:: INSTRUCTIONS TO FOLLOW ::
Any picture in the entries is to be skipped, while everything else is transcribed word for word.

:: INPUT FOR THIS TASK ::
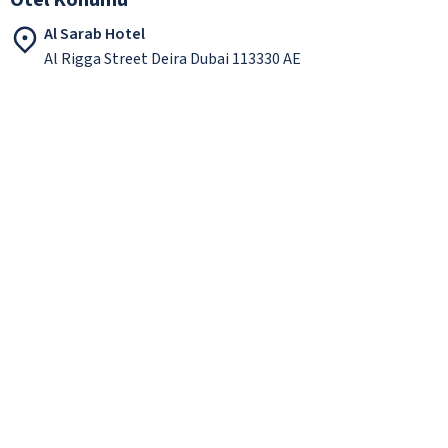
Al Sarab Hotel
Al Rigga Street Deira Dubai 113330 AE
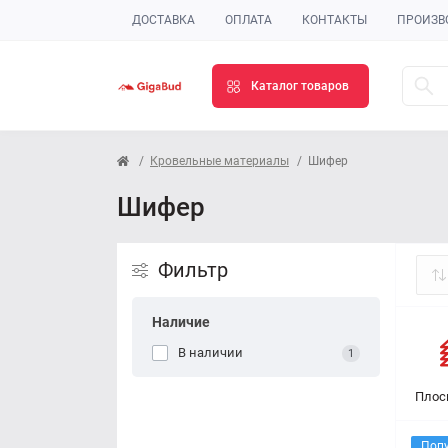
ДОСТАВКА
ОПЛАТА
КОНТАКТЫ
ПРОИЗВ
Каталог товаров
Кровельные материалы
Шифер
Шифер
Фильтр
Наличие
В наличии
1
Плос
Поп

:: WORKED SOLUTION ::
Al Sarab Hotel
Al Rigga Street Deira Dubai 113330 AE
ДОСТАВКА
ОПЛАТА
КОНТАКТЫ
ПРОИЗВ
Каталог товаров
Кровельные материалы
Шифер
Шифер
Фильтр
Наличие
В наличии
1
Плос
Поп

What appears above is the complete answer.